Tuesday, May 03, 2005

Cat. C-A-T. Cat.

Like most people, my memory of my early elementary school years is limited. But I do remember that reading, of the "Dick and Jane" sort, started in first grade.
Aside #1: Two (possibly large) factors: 1) it was publik skool, and 2) it was in Alabama.

The words on our spelling tests were certainly similar in difficulty to the books we were reading. And I'm pretty sure that 2nd grade was a little harder than 1st.

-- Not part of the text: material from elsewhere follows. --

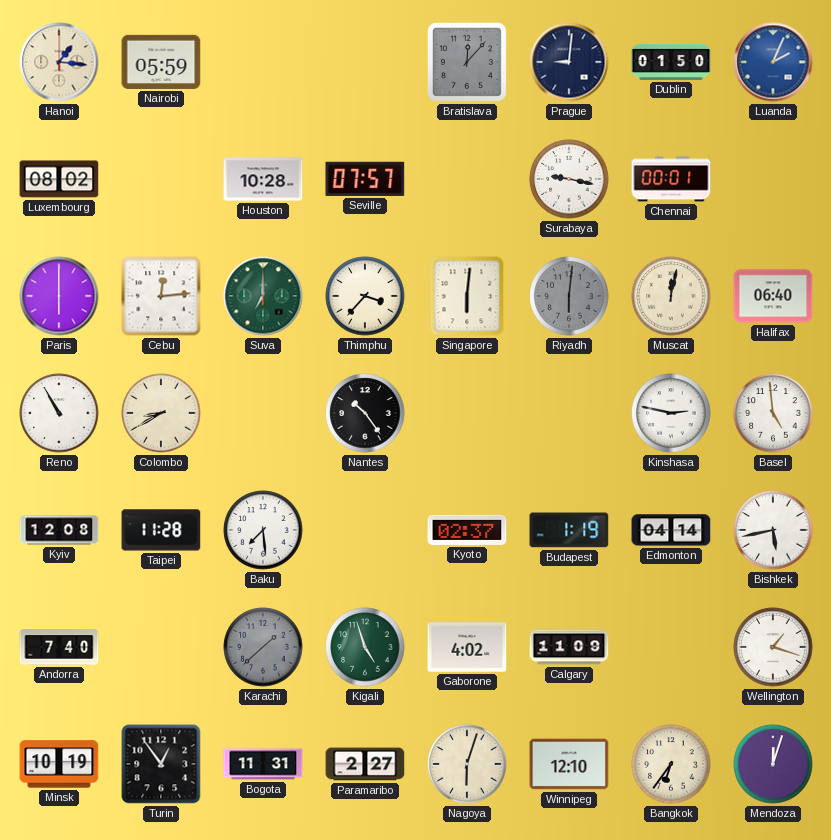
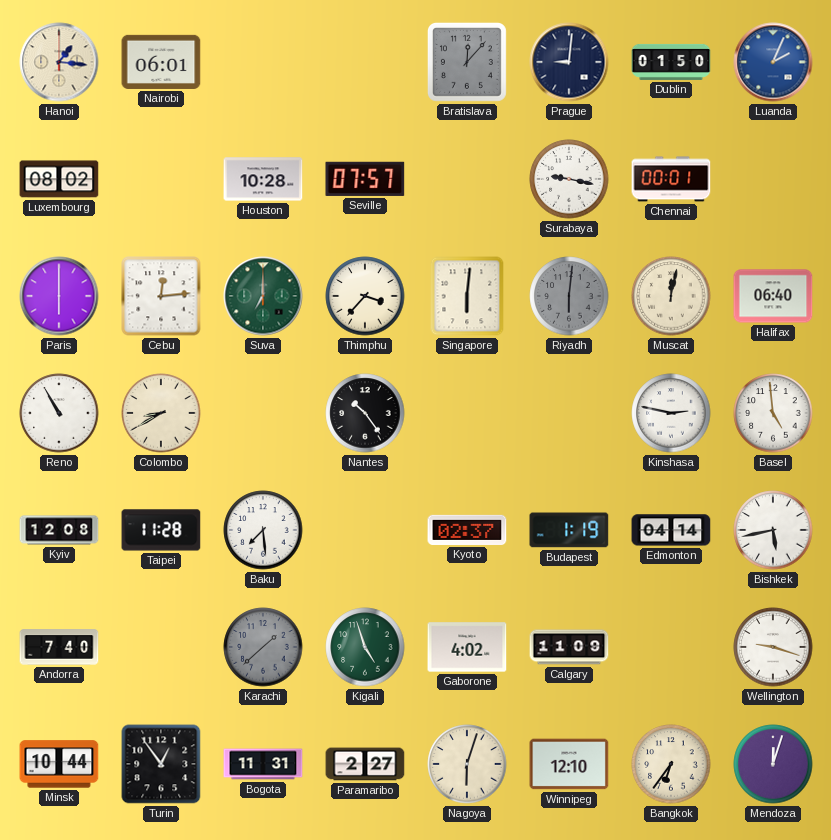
Nairobi: 05:59 -> 06:01
Wellington: 1:18 -> 9:18
Minsk: 10:19 -> 10:44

Things are different now. Here is a table of actual spelling words from my youth and from this week's 2nd grade spelling list:

1970   2005
---- ----
cat rafflesia
dog ecosystem
run biodiversity
see endangered
ball extinct
red genus
It goes on, but I think you get the idea. Things are different now.
Aside #2: Actual is too strong of a word. I'm invoking artistic license and making up the 1970 list, and it is more likely to be early 1st grade level. But I'd be shocked if anyone could produce a 1970 Alabama reading text that included words like my kid is reading, and spelling, now in the 2nd grade.

4 comments:

Anonymous said...

Jumentous!

William Bob said...

Is the anonymous poster suggesting that my posting is a (wet) shaggy dog story? :-)

To be fair, the words above are from a "challenge" list that is given to kids who correctly spell all of the words on the weekly pre-test. And they are taken from the standard 5th grade spelling list.

So no, they don't expect all 2nd graders to spell "rafflesia". But I was shocked (and sent running for the dictionary) when I saw that word on my kid's spelling list (he usually does well enough to get the challenge list).

However, all of the kids are studying the environment and habitats and such. It's part of what they call an "integrated" curriculum, where all of the subjects, from reading to science to math, are tied together in the hopes that it helps the kids to learn. So they are all hearing about biodiversity and such, even if not all of them are expected to be able to read or spell such words.

Gene said...

somehow, I find the posting to be not only ostentatious, but superfluously bubblicious.

Then again, my RSS Reader seems to think the last 8 of your 13 postings are new, and I know that snot [sic] the case.

William Bob said...

Trish-Bob,

I, too, lived in Huntsville, Ala. Of course, when someone in Texas says they did 9 years in Hunstville it has a completely different meaning. :-) (For those outside of Tejas, Huntsville is a prison town. When the signs on the highway warn against picking up hitchhikers there's a good reason.)

Went to Whitesburg Elementary and Middle School, and Grissom High School.